Gastón Baquero
Llevaba tiempo el Nobel sin
posarse en la frente de alguien absolutamente indiscutible y exento de
presiones ambientales, raciales o políticas. Ya que parece que dejarán morir a Ezra
Pound sin el premio -en el fondo, está pagando una interpretación demasiado
literal del poema del Cid y de sus lecturas juveniles de los clásicos
españoles-, alegra que, por lo menos, el premio no vaya a uno de esos señores
de quienes hay que buscar explicaciones e intrusiones extraliterarias: que si
el año pasado dieron a Rusia su disgusto, que si la raza amarilla está disgustada,
que si a Borges no se le puede dar porque, igual que Rómulo Gallegos, no aplaude
la tiranía cubana…
Samuel Beckett es lo que podemos llamar un Nobel sin muletas, un Nobel por sí mismo, por su sola e imponente obra. Personalmente debo confesar que Samuel Beckett es una de las pocas personas que me dan miedo. Desde que vi en París “Esperando a Godot”, decidí dos cosas con este hombre: no perderme ninguno de sus libros y no permitirle nunca “entrar” en mi mundo interior. Viene de Kafka en ciertos aspectos, pero en Kafka hay siempre una teología, una grandeza del hombre, aun cuando sea víctima de fuerzas terribles e inexorables. En Beckett, la humillación del hombre ante el vacío, la aturdida condición del pobre ser humano, pedalea en torno a un absurdo tan devastador y absoluto, que resulta terriblemente penoso admitirlo.

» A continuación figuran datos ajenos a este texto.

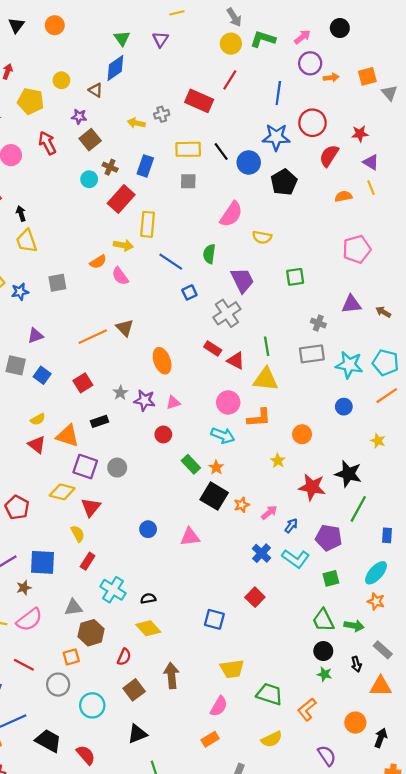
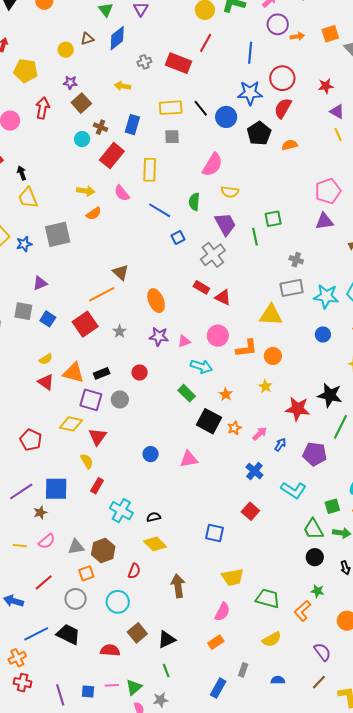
blue diamond: (115, 68) -> (117, 38), moved
yellow circle: (61, 80) -> (66, 50), moved
brown triangle: (96, 90) -> (87, 39), moved, turned -48
gray cross: (162, 114) -> (144, 62), moved
red arrow: (47, 143) -> (42, 108), turned 40
red semicircle: (329, 156) -> (283, 108), moved
orange semicircle: (343, 196) -> (290, 145), moved
yellow rectangle: (148, 224) -> (150, 170), moved
yellow semicircle: (262, 237) -> (230, 192), moved
yellow arrow: (123, 245) -> (86, 191), moved
pink semicircle: (120, 276) -> (122, 193), moved
gray square: (57, 283) -> (58, 234), size x1.5
purple triangle: (351, 304) -> (324, 221), moved
orange line: (93, 337) -> (102, 294), moved
green line: (267, 346) -> (255, 237), moved
yellow triangle: (266, 379) -> (271, 315), moved
red square: (83, 383) -> (85, 324), size x1.4
purple star: (145, 400) -> (159, 337), moved
pink triangle: (173, 403) -> (184, 341), moved
black rectangle: (99, 421) -> (102, 373), moved
red circle: (163, 434) -> (140, 373), moved
orange circle: (302, 434) -> (273, 356), moved
cyan arrow: (223, 435) -> (201, 366), moved
orange star: (216, 467) -> (226, 394), moved
cyan L-shape: (296, 559) -> (293, 490), moved
green square: (331, 578) -> (332, 506), moved
gray triangle: (73, 607) -> (76, 547), moved
pink semicircle: (29, 620) -> (47, 541), size x0.7
red line: (24, 665) -> (44, 582), turned -66
green star: (324, 674) -> (317, 591), moved
brown square: (134, 690) -> (137, 633), moved
cyan circle: (92, 705) -> (118, 602), moved
black triangle: (137, 734) -> (167, 640), moved
black trapezoid: (48, 741) -> (68, 634), moved
red semicircle: (86, 755) -> (110, 650), moved, turned -42

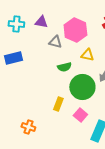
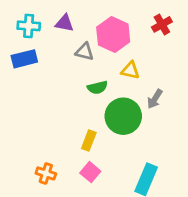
blue rectangle: (13, 58) -> (24, 59), moved
pink square: (80, 115) -> (90, 172), moved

Pero de lo que me propongo hablar en esta pequeña nota de actualidad no es del “caso” Beckett, ni de su significación en las letras contemporáneas (es uno de los autores más imitados, más saqueados y, por lo mismo, de los menos citados), sino de un aspecto poco conocido suyo: el de traductor de poesía escrita en lengua española. A Beckett se le debe nada menos que la traducción de toda una antología de poesía mexicana. Se cumplía así un deseo de la UNESCO, que encarga a grandes figuras unas traducciones, consciente de que el solo nombre de los autores hispanoparlantes, en algunos casos, no dice bastante a los lectores europeos. Así, “Enriquillo” del dominicano Galván (una de las novelas más proespañolas escritas en América) fue traducida por Robert Graves, y las poesías de Gabriela Mistral fueron traducidas por el gran poeta negro americano Langston Hughes. Para la poesía mexicana se escogió a Samuel Beckett. Estimo que sus traducciones resultan muy literales, acaso por afán de fidelidad, que éste es un problema eterno de la traducción, y más en poesía. De la meticulosidad con que trabajó este libro Beckett nos da cuenta, primero, esa fidelidad asombrosa, ese “al pie de la letra” que se observa, y luego, su declaración de que el texto fue revisado por Gerald Brenand. (A ese se le debe, como es sabido, uno de los libros más bellos sobre Andalucía, el titulado “Al sur de Granada, donde, entre otras cosas, hallamos rastros de la visita de Virginia Woolf a España.) pero la poesía es la poesía, y una traducción lo que puede entregar es una noticia del rumbo que se encierra en el poema, pero casi nunca del poema mismo.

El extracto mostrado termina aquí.